I have to admit that I am kind of sick of writing about the Ashes.
England are relentlessly grinding down Australia…again; on their way to another comprehensive win…again. And there just isn’t much for me to say about that. It’s effective cricket, but it is also boring cricket.
Last summer, South Africa were good enough to overturn England’s style and use it against them (witness Amla’s bone crushing 311* at the Oval), and their bowling attack was superior enough to not allow England’s batting to lull them to sleep.
But Australia is not South Africa. And so you get what we have got here this summer. England sneaking into Australia’s bedroom at night, and slowly but surely suffocating them with their own pillow – and the game and the series along with them.
In football, this is called “parking the bus”. Setting up shop defensively, putting 10 men behind the ball, staying organized, working hard, and hoping to grab one on the counter. It’s effective – very effective even (see Chelsea in the Mourinho era) – but it is also boring. And while we can’t expect all teams to play like 1970s era Brazil or early 2000s Arsenal, you do hope for a little flair, a little attack, a little style now and again.

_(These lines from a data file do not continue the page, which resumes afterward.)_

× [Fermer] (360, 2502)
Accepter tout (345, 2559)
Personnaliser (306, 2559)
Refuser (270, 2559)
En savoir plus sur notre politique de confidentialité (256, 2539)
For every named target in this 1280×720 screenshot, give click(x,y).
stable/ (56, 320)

England’s cricketers, however, give us none of those things.
Don’t get me wrong, they are fine cricketers, very good at what they do. But they are a machine keeping time. A metronome. Ticking along over after over. They have none of the swagger and fun and flash we see in Indian cricket, South African cricket, Pakistani cricket. But at the same time, what they are doing is very effective. And they are winning.
And cricket is not a game that too often rewards style over substance like, say, basketball or football. It is a game that rewards pressure, consistency, and rigidness. Unlike other sports, where there is room for magic, cricket is highly organized – six balls per over, 90 overs per day – and so therefore rewards efficient, well organized, detail oriented play.
Play like we are seeing from England this summer.
“Efficient, well organized, and detail oriented.” I guess what I am trying to say is that England would make for a very good legal secretary.
All of this sounds like I am giving England a bum rap – that I am calling their style “anti-cricket” the way Arsene Wenger decried, say, Bolton for playing “anti-football”. But I am not. This is my way of congratulating them. They went out this summer with a job to do and they have done it. I love seeing personality and flair on the cricket pitch, but I can also appreciate well organized and efficient cricket – because in a lot of ways, that is how the game is meant to be played.